Problem to work on: Please state how many lines in the records below contain the word "while", giving only the number.

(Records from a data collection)
%%
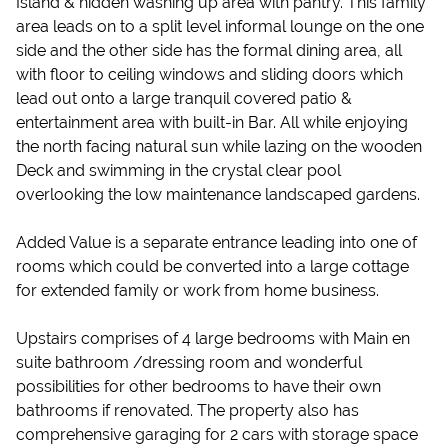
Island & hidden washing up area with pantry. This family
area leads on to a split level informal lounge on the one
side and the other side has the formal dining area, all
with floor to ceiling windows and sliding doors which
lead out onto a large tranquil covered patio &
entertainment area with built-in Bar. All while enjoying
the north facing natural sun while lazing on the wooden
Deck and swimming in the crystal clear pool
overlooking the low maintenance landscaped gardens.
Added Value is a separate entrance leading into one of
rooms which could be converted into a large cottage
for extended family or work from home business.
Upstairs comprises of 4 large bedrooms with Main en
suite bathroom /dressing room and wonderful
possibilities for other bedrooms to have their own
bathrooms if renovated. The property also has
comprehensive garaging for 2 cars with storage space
%%
Solution to this problem: 2